• **Information provided**

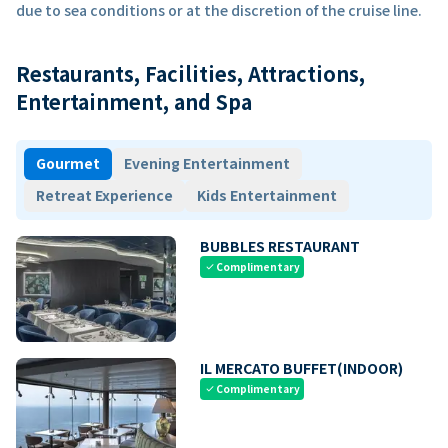
due to sea conditions or at the discretion of the cruise line.
Restaurants, Facilities, Attractions,
Entertainment, and Spa
Gourmet
Evening Entertainment
Retreat Experience
Kids Entertainment
BUBBLES RESTAURANT
Complimentary
check
IL MERCATO BUFFET(INDOOR)
Complimentary
check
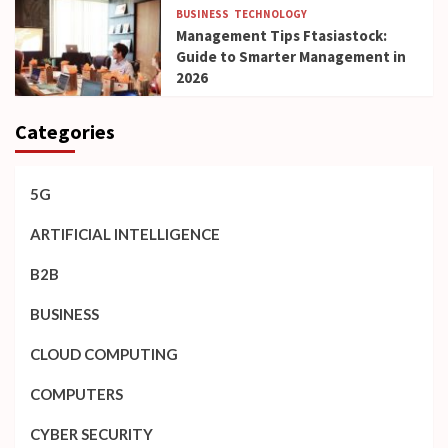
BUSINESS
TECHNOLOGY
Management Tips Ftasiastock:
Guide to Smarter Management in
2026
Categories
5G
ARTIFICIAL INTELLIGENCE
B2B
BUSINESS
CLOUD COMPUTING
COMPUTERS
CYBER SECURITY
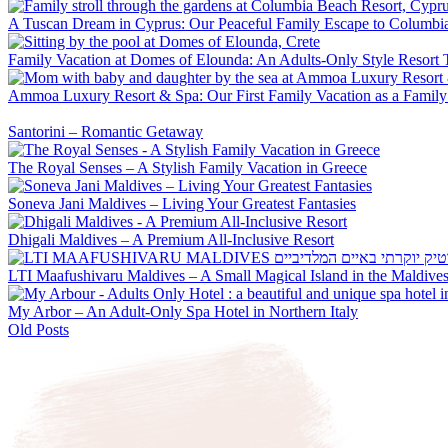
A Tuscan Dream in Cyprus: Our Peaceful Family Escape to Columbi
Family Vacation at Domes of Elounda: An Adults-Only Style Resort 
Ammoa Luxury Resort & Spa: Our First Family Vacation as a Family
Santorini – Romantic Getaway
The Royal Senses – A Stylish Family Vacation in Greece
Soneva Jani Maldives – Living Your Greatest Fantasies
Dhigali Maldives – A Premium All-Inclusive Resort
LTI Maafushivaru Maldives – A Small Magical Island in the Maldive
My Arbor – An Adult-Only Spa Hotel in Northern Italy
Old Posts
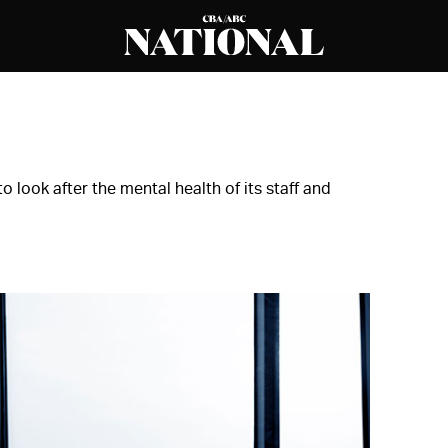
o look after the mental health of its staff and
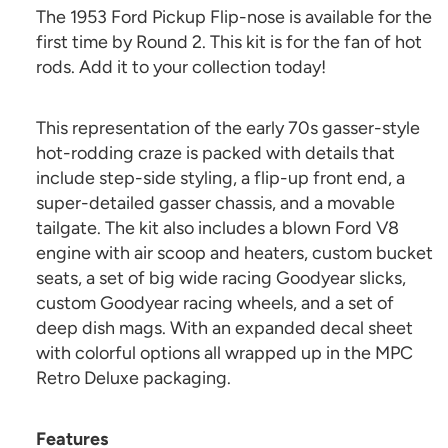
The 1953 Ford Pickup Flip-nose is available for the
first time by Round 2. This kit is for the fan of hot
rods. Add it to your collection today!
This representation of the early 70s gasser-style
hot-rodding craze is packed with details that
include step-side styling, a flip-up front end, a
super-detailed gasser chassis, and a movable
tailgate. The kit also includes a blown Ford V8
engine with air scoop and heaters, custom bucket
seats, a set of big wide racing Goodyear slicks,
custom Goodyear racing wheels, and a set of
deep dish mags. With an expanded decal sheet
with colorful options all wrapped up in the MPC
Retro Deluxe packaging.
Features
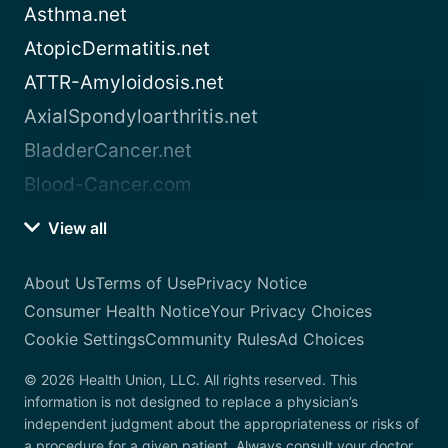
Asthma.net
AtopicDermatitis.net
ATTR-Amyloidosis.net
AxialSpondyloarthritis.net
BladderCancer.net
Blood-Cancer.com
View all
About Us
Terms of Use
Privacy Notice
Consumer Health Notice
Your Privacy Choices
Cookie Settings
Community Rules
Ad Choices
© 2026 Health Union, LLC. All rights reserved. This
information is not designed to replace a physician’s
independent judgment about the appropriateness or risks of
a procedure for a given patient. Always consult your doctor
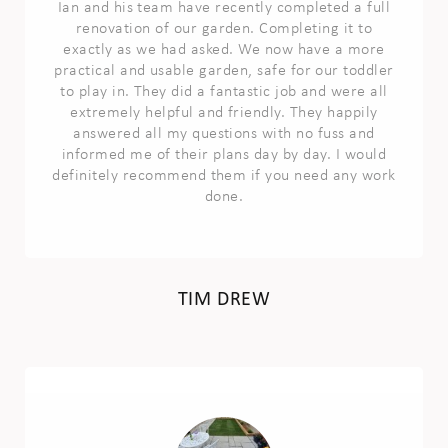
Ian and his team have recently completed a full
renovation of our garden. Completing it to
exactly as we had asked. We now have a more
practical and usable garden, safe for our toddler
to play in. They did a fantastic job and were all
extremely helpful and friendly. They happily
answered all my questions with no fuss and
informed me of their plans day by day. I would
definitely recommend them if you need any work
done.
TIM DREW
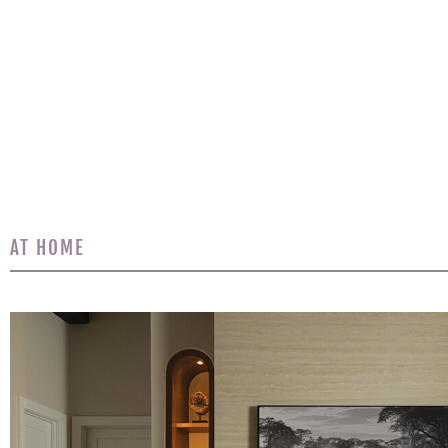
AT HOME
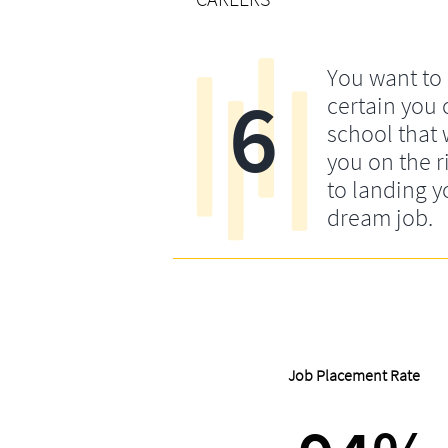
You want to
6
certain you
school that w
you on the r
to landing y
dream job.
Job Placement Rate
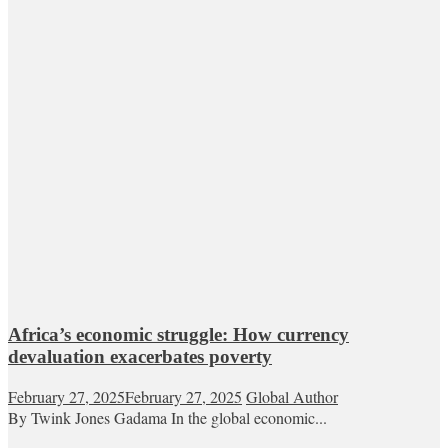
Africa’s economic struggle: How currency
devaluation exacerbates poverty
February 27, 2025
February 27, 2025
Global Author
By Twink Jones Gadama In the global economic...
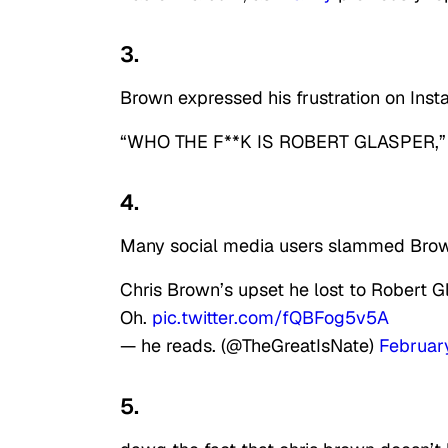
3.
Brown expressed his frustration on Inst
“WHO THE F**K IS ROBERT GLASPER,” he
4.
Many social media users slammed Brown
Chris Brown’s upset he lost to Robert 
Oh.
pic.twitter.com/fQBFog5v5A
— he reads. (@TheGreatIsNate)
Februar
5.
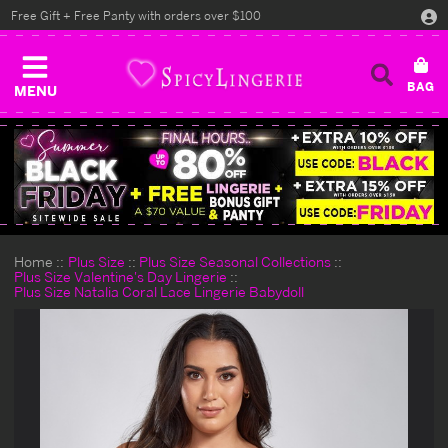
Free Gift + Free Panty with orders over $100
MENU
Home
Plus Size
Plus Size Seasonal Collections
Plus Size Valentine's Day Lingerie
Plus Size Natalia Coral Lace Lingerie Babydoll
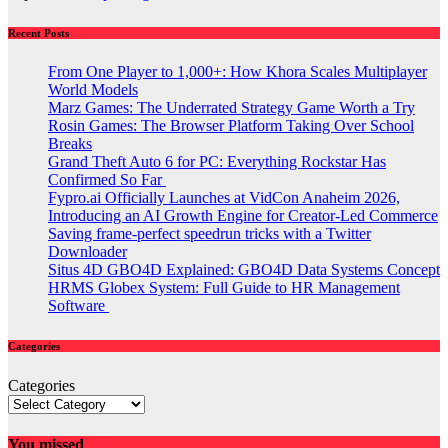
Recent Posts
From One Player to 1,000+: How Khora Scales Multiplayer
World Models
Marz Games: The Underrated Strategy Game Worth a Try
Rosin Games: The Browser Platform Taking Over School
Breaks
Grand Theft Auto 6 for PC: Everything Rockstar Has
Confirmed So Far
Fypro.ai Officially Launches at VidCon Anaheim 2026,
Introducing an AI Growth Engine for Creator-Led Commerce
Saving frame-perfect speedrun tricks with a Twitter
Downloader
Situs 4D GBO4D Explained: GBO4D Data Systems Concept
HRMS Globex System: Full Guide to HR Management
Software
Categories
Categories
You missed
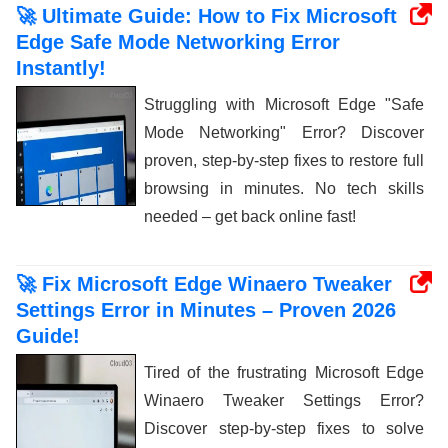
🚀 Ultimate Guide: How to Fix Microsoft
Edge Safe Mode Networking Error
Instantly!
Struggling with Microsoft Edge "Safe
Mode Networking" Error? Discover
proven, step-by-step fixes to restore full
browsing in minutes. No tech skills
needed – get back online fast!
🚀 Fix Microsoft Edge Winaero Tweaker
Settings Error in Minutes – Proven 2026
Guide!
Tired of the frustrating Microsoft Edge
Winaero Tweaker Settings Error?
Discover step-by-step fixes to solve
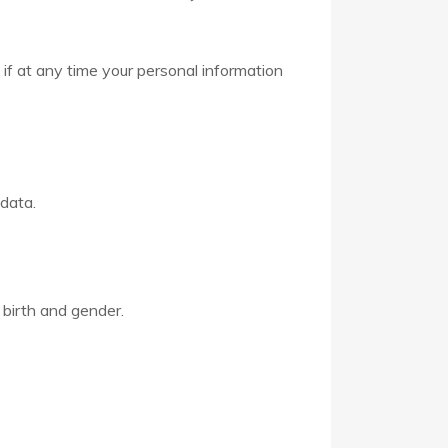
 if at any time your personal information
 data.
 birth and gender.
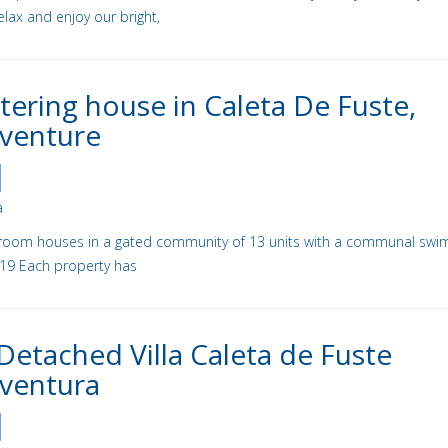
Relax and enjoy our bright,
atering house in Caleta De Fuste,
aventure
a
room houses in a gated community of 13 units with a communal swi
719 Each property has
Detached Villa Caleta de Fuste
ventura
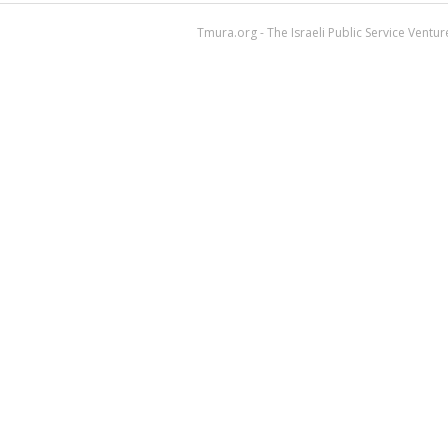
Tmura.org - The Israeli Public Service Ventu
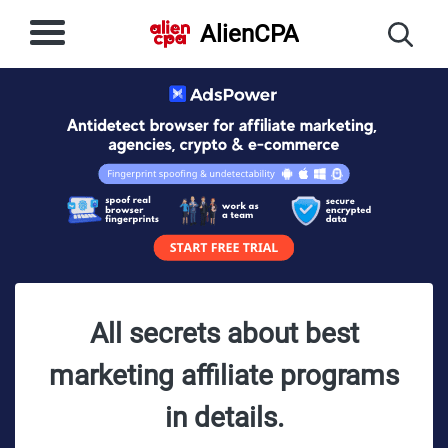
AlienCPA
All secrets about best
marketing affiliate programs
in details.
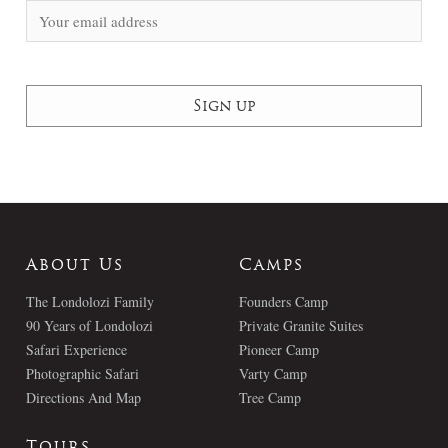
About Us
Camps
The Londolozi Family
Founders Camp
90 Years of Londolozi
Private Granite Suites
Safari Experience
Pioneer Camp
Photographic Safari
Varty Camp
Directions And Map
Tree Camp
Tours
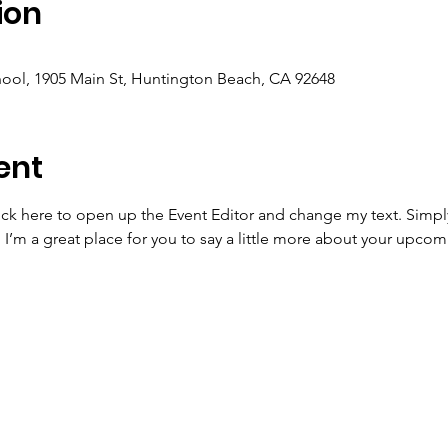
ion
ool, 1905 Main St, Huntington Beach, CA 92648
ent
lick here to open up the Event Editor and change my text. Simp
. I’m a great place for you to say a little more about your upcom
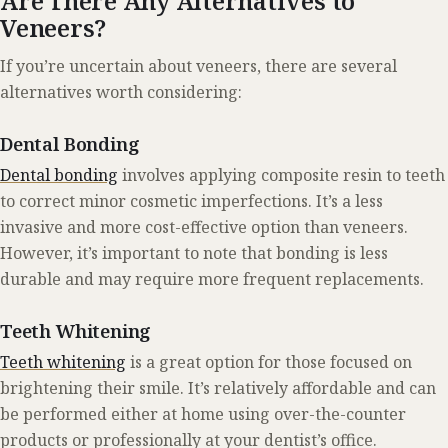
Are There Any Alternatives to
Veneers?
If you’re uncertain about veneers, there are several
alternatives worth considering:
Dental Bonding
Dental bonding
involves applying composite resin to teeth
to correct minor cosmetic imperfections. It’s a less
invasive and more cost-effective option than veneers.
However, it’s important to note that bonding is less
durable and may require more frequent replacements.
Teeth Whitening
Teeth whitening
is a great option for those focused on
brightening their smile. It’s relatively affordable and can
be performed either at home using over-the-counter
products or professionally at your dentist’s office.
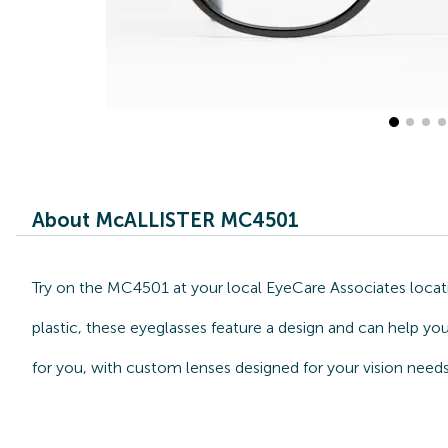
About McALLISTER MC4501
Try on the MC4501 at your local EyeCare Associates locat
plastic, these eyeglasses feature a design and can help y
for you, with custom lenses designed for your vision needs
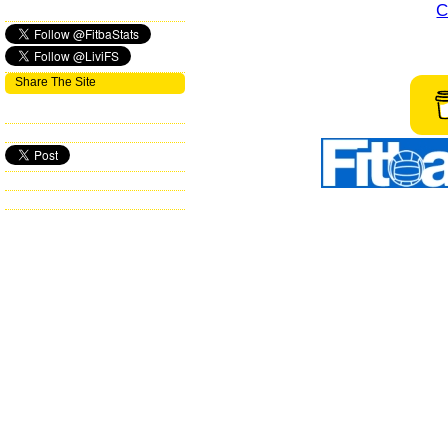
C
Share The Site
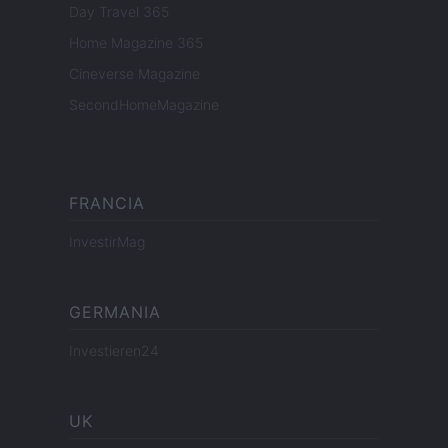
Day Travel 365
Home Magazine 365
Cineverse Magazine
SecondHomeMagazine
FRANCIA
InvestirMag
GERMANIA
Investieren24
UK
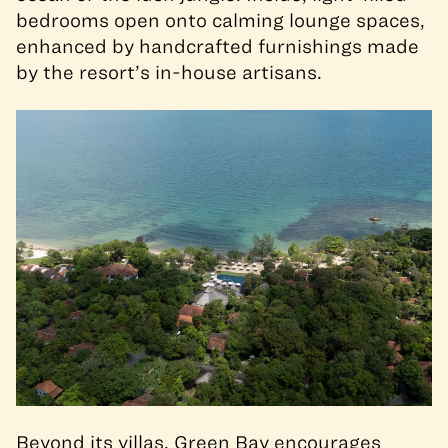
bedrooms open onto calming lounge spaces,
enhanced by handcrafted furnishings made
by the resort’s in-house artisans.
Beyond its villas, Green Bay encourages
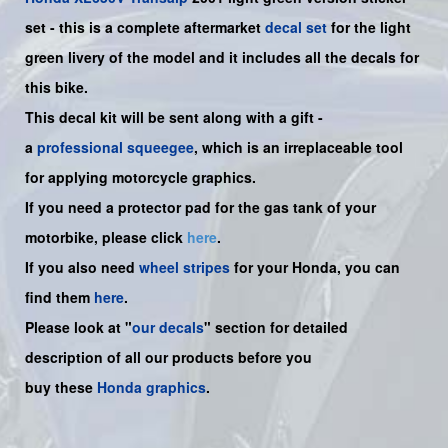
set -
this is a complete aftermarket
decal set
for the
light
green livery of the model and it includes all the decals for
this bike.
This decal kit will be sent along with a gift -
a
professional squeegee
, which is an irreplaceable tool
for applying motorcycle graphics.
If you need a protector pad for the gas tank of your
motorbike, please click
here
.
If you also need
wheel stripes
for your Honda, you can
find them
here
.
Please look at "
our decals
" section for detailed
description of all our products before you
buy
these
Honda graphics
.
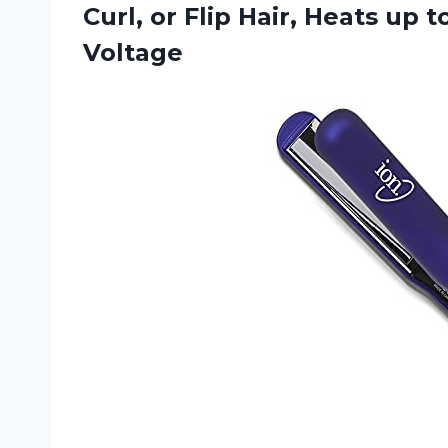
Curl, or Flip Hair, Heats up 
Voltage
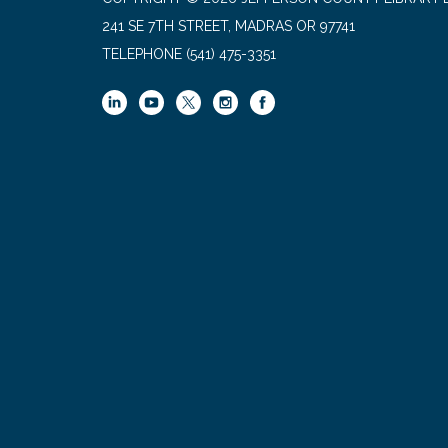
241 SE 7TH STREET, MADRAS OR 97741
TELEPHONE
(541) 475-3351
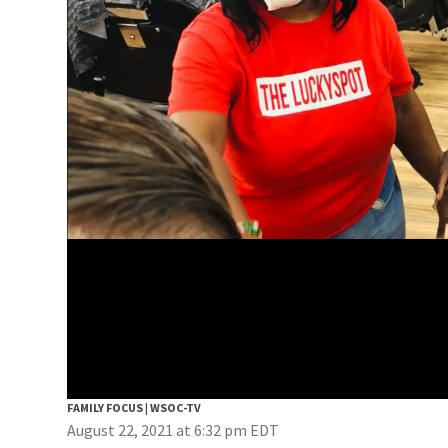
FAMILY FOCUS | WSOC-TV
August 22, 2021 at 6:32 pm EDT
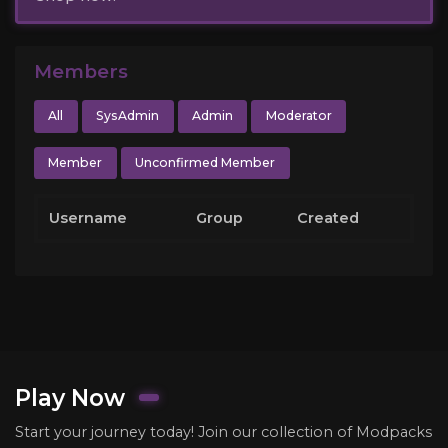
Members
All
SysAdmin
Admin
Moderator
Member
Unconfirmed Member
Username
Group
Created
Play Now
Start your journey today! Join our collection of Modpacks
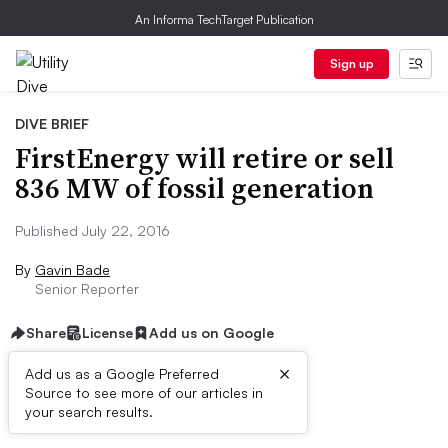
An Informa TechTarget Publication
Sign up
DIVE BRIEF
FirstEnergy will retire or sell
836 MW of fossil generation
Published July 22, 2016
By
Gavin Bade
Senior Reporter
Share
License
Add us on Google
×
Add us as a Google Preferred
Source to see more of our articles in
Dive Brief:
your search results.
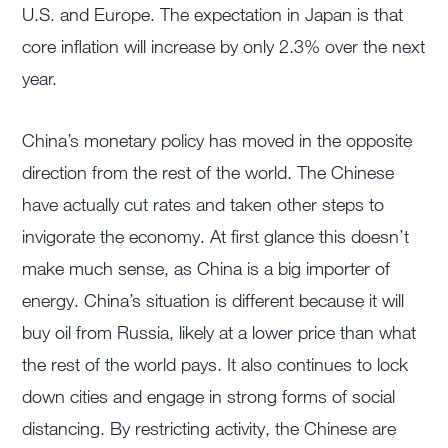
U.S. and Europe. The expectation in Japan is that
core inflation will increase by only 2.3% over the next
year.
China’s monetary policy has moved in the opposite
direction from the rest of the world. The Chinese
have actually cut rates and taken other steps to
invigorate the economy. At first glance this doesn’t
make much sense, as China is a big importer of
energy. China’s situation is different because it will
buy oil from Russia, likely at a lower price than what
the rest of the world pays. It also continues to lock
down cities and engage in strong forms of social
distancing. By restricting activity, the Chinese are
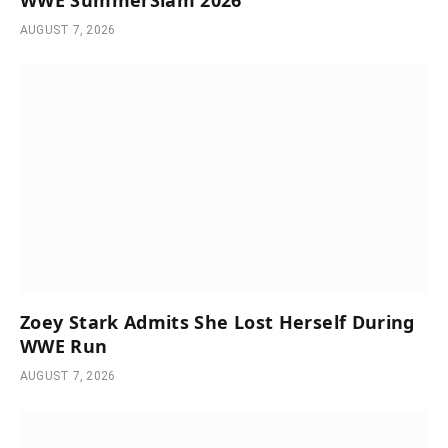
AUGUST 7, 2026
Zoey Stark Admits She Lost Herself During
WWE Run
AUGUST 7, 2026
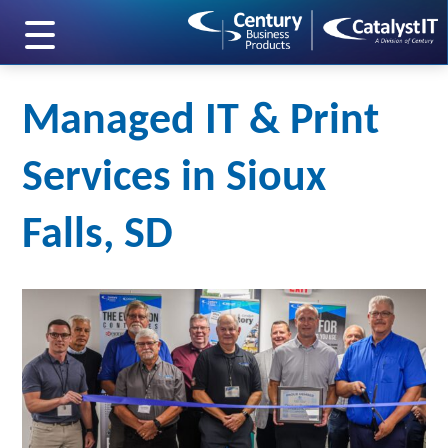
skip to main content
Managed IT & Print
Services in Sioux
Falls, SD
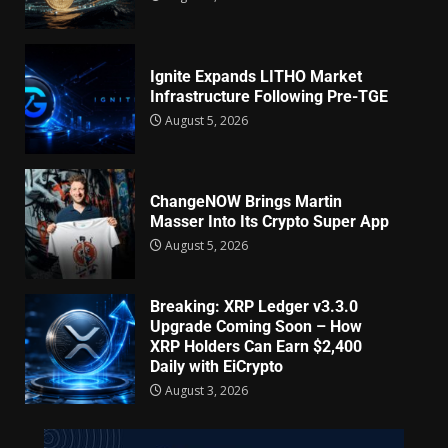
Ignite Expands LITHO Market
Infrastructure Following Pre-TGE
August 5, 2026
ChangeNOW Brings Martin
Masser Into Its Crypto Super App
August 5, 2026
Breaking: XRP Ledger v3.3.0
Upgrade Coming Soon – How
XRP Holders Can Earn $2,400
Daily with EiCrypto
August 3, 2026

• **Task item**
Take each line above that contains "includes" and copy it out.

• **Task answer**
tailgate. The kit also includes a blown Ford V8
green livery of the model and it includes all the decals for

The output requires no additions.